-- REQUIREMENT --
From the opening line of the records through the line bearing "l’ensemble du forum, ou", set down every line exactly.

-- DATA LISTING --
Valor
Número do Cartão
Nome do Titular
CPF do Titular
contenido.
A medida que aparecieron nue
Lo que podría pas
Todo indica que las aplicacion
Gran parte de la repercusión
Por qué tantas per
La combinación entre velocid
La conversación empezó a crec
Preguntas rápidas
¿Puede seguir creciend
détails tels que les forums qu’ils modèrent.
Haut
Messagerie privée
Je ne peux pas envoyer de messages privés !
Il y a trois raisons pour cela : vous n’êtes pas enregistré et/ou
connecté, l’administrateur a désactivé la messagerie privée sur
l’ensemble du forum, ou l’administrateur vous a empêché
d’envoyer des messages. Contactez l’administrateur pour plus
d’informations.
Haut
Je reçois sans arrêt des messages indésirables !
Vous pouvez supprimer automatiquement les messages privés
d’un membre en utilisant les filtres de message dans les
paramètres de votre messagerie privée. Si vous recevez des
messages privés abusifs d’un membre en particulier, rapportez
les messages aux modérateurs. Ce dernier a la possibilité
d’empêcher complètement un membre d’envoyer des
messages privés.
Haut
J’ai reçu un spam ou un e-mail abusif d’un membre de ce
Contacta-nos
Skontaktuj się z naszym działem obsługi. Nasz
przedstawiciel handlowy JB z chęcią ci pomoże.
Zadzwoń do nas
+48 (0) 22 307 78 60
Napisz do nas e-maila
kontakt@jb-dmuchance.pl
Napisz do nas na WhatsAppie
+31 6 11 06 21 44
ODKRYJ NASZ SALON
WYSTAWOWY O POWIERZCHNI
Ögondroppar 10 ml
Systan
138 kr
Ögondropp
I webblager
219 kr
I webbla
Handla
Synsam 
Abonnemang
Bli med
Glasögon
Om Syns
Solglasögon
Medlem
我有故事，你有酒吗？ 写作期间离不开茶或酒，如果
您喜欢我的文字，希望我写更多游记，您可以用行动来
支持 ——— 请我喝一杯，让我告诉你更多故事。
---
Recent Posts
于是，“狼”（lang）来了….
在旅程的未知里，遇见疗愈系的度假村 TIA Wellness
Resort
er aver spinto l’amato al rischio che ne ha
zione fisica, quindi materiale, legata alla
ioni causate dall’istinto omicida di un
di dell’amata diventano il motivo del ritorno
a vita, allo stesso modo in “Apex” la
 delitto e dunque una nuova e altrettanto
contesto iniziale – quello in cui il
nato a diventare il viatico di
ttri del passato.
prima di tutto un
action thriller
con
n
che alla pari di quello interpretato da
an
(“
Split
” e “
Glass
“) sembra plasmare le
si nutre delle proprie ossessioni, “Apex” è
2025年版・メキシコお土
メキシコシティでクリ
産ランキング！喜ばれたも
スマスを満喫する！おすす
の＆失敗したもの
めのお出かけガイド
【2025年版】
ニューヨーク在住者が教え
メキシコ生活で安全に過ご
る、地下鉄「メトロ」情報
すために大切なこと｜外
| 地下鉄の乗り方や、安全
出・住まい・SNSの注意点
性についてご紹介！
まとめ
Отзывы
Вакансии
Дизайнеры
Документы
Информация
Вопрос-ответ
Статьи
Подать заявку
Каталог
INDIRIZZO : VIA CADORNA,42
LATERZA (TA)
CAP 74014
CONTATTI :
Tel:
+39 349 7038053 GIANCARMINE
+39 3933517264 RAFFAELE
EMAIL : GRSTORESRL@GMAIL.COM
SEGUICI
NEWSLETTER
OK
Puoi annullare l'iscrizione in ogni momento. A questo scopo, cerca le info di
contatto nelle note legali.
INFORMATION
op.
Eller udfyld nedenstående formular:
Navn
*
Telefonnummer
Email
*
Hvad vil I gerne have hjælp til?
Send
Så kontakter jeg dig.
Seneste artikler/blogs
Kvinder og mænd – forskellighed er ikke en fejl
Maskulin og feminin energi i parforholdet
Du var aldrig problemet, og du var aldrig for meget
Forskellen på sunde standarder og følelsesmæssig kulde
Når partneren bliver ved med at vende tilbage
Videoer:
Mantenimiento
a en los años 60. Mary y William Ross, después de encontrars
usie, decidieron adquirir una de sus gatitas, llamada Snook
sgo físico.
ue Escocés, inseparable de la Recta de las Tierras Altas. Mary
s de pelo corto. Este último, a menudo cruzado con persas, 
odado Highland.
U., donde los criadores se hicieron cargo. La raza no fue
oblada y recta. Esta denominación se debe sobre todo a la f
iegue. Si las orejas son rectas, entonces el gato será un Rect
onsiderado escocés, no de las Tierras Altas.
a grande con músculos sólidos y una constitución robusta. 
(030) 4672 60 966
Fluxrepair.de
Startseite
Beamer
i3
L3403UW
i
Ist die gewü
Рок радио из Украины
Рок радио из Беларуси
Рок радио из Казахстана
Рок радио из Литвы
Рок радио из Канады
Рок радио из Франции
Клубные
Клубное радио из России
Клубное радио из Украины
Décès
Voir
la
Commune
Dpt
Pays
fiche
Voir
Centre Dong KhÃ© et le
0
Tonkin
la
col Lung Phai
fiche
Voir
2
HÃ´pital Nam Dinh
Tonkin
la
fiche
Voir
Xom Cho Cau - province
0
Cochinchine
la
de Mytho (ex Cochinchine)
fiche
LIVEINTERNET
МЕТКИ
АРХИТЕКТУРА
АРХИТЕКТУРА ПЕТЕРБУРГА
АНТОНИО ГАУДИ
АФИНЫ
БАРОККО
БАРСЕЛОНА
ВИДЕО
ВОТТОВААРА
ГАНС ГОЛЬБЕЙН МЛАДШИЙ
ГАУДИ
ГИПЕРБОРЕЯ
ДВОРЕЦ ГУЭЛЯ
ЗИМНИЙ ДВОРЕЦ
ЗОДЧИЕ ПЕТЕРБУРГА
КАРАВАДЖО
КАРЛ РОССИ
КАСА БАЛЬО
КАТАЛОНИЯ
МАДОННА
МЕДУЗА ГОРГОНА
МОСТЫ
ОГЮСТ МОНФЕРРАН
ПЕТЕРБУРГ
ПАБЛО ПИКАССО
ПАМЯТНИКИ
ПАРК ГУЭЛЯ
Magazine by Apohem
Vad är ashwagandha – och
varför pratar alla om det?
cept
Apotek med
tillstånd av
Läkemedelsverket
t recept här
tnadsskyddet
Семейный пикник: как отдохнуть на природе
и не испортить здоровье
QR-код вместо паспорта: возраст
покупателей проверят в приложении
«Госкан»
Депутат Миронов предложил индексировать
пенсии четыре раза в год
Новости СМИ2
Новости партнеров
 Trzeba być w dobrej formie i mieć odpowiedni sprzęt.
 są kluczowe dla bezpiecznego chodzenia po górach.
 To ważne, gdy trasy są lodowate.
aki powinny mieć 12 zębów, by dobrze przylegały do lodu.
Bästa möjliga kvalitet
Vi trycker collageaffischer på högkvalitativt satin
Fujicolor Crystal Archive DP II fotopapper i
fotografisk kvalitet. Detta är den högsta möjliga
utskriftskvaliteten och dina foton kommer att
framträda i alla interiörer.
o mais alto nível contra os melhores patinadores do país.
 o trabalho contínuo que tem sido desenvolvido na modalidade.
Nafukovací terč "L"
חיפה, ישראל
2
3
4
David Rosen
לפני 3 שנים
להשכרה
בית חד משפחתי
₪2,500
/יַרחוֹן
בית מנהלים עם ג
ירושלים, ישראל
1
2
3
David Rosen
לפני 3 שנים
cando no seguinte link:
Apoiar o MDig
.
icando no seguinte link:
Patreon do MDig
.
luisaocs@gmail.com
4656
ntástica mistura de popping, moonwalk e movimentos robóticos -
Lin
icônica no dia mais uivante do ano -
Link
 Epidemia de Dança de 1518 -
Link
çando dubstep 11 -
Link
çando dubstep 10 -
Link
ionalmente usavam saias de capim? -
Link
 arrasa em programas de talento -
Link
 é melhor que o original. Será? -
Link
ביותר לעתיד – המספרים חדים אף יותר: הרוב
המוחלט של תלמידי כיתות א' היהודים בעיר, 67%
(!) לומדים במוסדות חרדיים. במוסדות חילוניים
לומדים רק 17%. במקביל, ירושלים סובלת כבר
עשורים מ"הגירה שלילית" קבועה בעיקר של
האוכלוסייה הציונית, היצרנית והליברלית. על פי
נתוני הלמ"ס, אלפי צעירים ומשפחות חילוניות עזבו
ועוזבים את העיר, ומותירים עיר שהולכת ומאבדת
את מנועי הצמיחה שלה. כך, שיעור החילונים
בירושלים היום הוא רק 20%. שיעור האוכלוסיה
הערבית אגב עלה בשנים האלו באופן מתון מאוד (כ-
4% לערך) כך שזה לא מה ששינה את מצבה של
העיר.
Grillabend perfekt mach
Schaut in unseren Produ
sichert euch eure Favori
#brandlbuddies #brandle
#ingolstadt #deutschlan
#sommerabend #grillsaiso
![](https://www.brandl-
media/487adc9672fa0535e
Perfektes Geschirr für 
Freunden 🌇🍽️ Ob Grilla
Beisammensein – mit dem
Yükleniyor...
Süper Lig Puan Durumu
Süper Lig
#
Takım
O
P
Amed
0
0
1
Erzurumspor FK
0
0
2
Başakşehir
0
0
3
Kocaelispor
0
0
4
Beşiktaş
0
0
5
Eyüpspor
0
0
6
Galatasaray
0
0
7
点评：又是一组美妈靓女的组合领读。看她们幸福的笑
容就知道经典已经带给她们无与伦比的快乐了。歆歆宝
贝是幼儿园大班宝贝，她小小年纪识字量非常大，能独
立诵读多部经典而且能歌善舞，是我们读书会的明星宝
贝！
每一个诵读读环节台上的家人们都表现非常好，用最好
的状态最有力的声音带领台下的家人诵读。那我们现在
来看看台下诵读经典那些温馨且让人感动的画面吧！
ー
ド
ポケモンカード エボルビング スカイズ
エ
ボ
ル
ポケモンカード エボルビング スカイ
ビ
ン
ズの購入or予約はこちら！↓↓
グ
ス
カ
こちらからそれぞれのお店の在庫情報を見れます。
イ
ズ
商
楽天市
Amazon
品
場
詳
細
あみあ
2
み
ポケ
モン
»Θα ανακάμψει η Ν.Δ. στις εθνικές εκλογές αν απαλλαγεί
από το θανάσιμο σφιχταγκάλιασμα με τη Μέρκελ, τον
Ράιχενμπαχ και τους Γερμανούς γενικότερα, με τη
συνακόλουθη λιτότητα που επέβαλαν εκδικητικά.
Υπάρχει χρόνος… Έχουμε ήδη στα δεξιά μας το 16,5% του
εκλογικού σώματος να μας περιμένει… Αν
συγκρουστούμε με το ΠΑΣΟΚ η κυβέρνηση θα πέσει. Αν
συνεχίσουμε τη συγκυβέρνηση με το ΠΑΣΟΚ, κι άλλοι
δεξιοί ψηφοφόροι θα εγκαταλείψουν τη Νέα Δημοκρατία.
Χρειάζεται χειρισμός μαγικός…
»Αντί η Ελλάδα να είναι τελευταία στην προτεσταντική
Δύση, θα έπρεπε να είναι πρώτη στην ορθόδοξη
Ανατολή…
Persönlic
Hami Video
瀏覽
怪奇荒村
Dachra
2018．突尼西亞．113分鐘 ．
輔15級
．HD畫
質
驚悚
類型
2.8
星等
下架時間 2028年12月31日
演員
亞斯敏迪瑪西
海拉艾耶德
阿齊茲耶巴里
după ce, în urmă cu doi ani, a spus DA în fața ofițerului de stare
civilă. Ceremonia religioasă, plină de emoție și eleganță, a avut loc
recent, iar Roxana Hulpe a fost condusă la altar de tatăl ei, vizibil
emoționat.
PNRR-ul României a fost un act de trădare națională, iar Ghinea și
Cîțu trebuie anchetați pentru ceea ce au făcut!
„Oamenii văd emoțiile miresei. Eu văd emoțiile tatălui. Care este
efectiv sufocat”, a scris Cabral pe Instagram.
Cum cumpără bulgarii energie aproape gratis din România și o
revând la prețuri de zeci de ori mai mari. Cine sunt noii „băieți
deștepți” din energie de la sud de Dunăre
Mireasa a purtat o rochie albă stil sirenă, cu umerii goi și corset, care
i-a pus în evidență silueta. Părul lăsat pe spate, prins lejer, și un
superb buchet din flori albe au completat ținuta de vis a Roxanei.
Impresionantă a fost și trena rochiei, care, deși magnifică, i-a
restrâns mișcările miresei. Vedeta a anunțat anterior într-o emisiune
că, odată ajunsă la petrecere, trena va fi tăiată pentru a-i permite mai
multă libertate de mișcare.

-- EXERCISE ANSWER --
Valor
Número do Cartão
Nome do Titular
CPF do Titular
contenido.
A medida que aparecieron nue
Lo que podría pas
Todo indica que las aplicacion
Gran parte de la repercusión
Por qué tantas per
La combinación entre velocid
La conversación empezó a crec
Preguntas rápidas
¿Puede seguir creciend
détails tels que les forums qu’ils modèrent.
Haut
Messagerie privée
Je ne peux pas envoyer de messages privés !
Il y a trois raisons pour cela : vous n’êtes pas enregistré et/ou
connecté, l’administrateur a désactivé la messagerie privée sur
l’ensemble du forum, ou l’administrateur vous a empêché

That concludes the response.